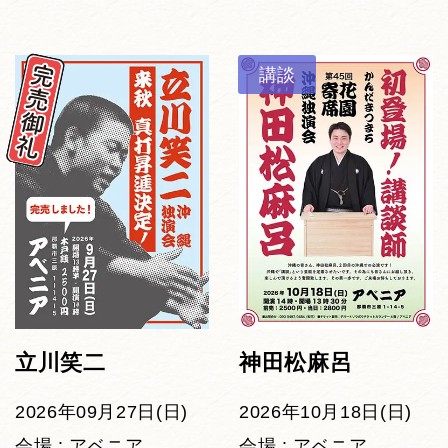
講談
立川笑二
神田松麻呂
2026年09月27日(日)
2026年10月18日(日)
会場 : アベニア
会場 : アベニア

# # #

* **Exercise**:
Go through the data above and transcribe it in full, omitting any image.

* **Reply**:
講談
立川笑二
神田松麻呂
2026年09月27日(日)
2026年10月18日(日)
会場 : アベニア
会場 : アベニア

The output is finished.